The chief executive officer of Southwest Airlines urged in a letter to the Biden administration Tuesday to refrain from mandating COVID-19 tests before domestic flights, warning it could place “jobs at risk.”
CEO Gary Kelly raised issues that a plan to verify prior testing would “lead to more interactions between Customers and Employees,” according to a letter obtained by the Washington Examiner.
The Southwest CEO also sent the letter to the Department of Transportation, the Department of Homeland Security, and the Centers for Disease Control and Prevention.
Kelly’s primary concern stemmed from the additional costs required to conduct testing pre-departure, adding the measure could affect customers with limited access to testing sources.
Southwest’s own national testing capacity is “already struggling to meet demand, especially for people of limited means,” he said.
The letter was in response to Transportation Secretary Pete Buttigieg’s latest proposals. He floated the idea with CDC officials about potentially mandating COVID-19 tests before domestic flights as a way to combat the pandemic, Axios reported.
The CDC updated international flight rules in January requiring any traveler coming from outside the country to test negative for COVID-19 within three days of travel or present proof of recovering from the virus.
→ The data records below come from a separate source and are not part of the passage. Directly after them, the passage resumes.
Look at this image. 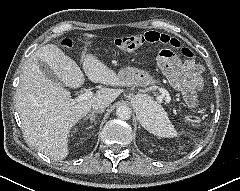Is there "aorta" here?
<instances>
[{
	"instance_id": "obj_1",
	"label": "aorta",
	"mask_w": 240,
	"mask_h": 191,
	"mask_svg": "<svg viewBox=\"0 0 240 191\" xmlns=\"http://www.w3.org/2000/svg\"><path fill=\"white\" fill-rule=\"evenodd\" d=\"M140 100L143 101L145 107L150 106V102H149V100L146 97H144V98H142ZM131 113H132V111H131V109L127 105H120L116 109V116L119 119H122V120L130 119Z\"/></svg>"
}]
</instances>
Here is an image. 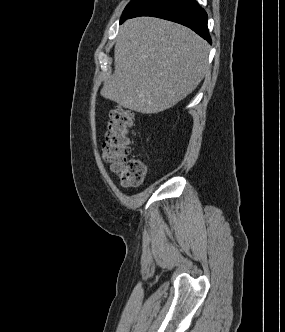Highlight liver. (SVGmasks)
Here are the masks:
<instances>
[{
	"label": "liver",
	"instance_id": "6515ba94",
	"mask_svg": "<svg viewBox=\"0 0 285 332\" xmlns=\"http://www.w3.org/2000/svg\"><path fill=\"white\" fill-rule=\"evenodd\" d=\"M209 46L191 29L154 17L127 20L114 49V73L101 95L142 114L183 100L208 71Z\"/></svg>",
	"mask_w": 285,
	"mask_h": 332
}]
</instances>
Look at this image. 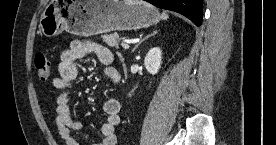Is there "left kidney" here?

The risk of contracting COVID-19 while wearing a surgical mask on a plane is low due to the efficient air circulation inside the cabin, according to a Defense Department study from October 2020.
The risk of spread was so low that a person wearing a mask on a plane would have to sit next to a masked infectious passenger for at least 54 hours to be potentially at risk of exposure, the study found.
The airline industry has been struck by immense losses since the outset of the coronavirus pandemic in March 2020, as the industry has already received more than $40 billion in federal aid to protect employee payrolls, and more federal spending is reportedly on the way.
The CEO of Delta Air Lines has also spoken against measures to implement required pre-departure testing on domestic flights in the United States.
“The level of travel that we are carrying domestically in the U.S. — not just Delta, but across the industry — would be substantially reduced from today’s already low levels if domestic testing was required,” Ed Bastian told the Associated Press. “And we don’t have the facility or the technology or capabilities to be administering or monitoring domestic testing.”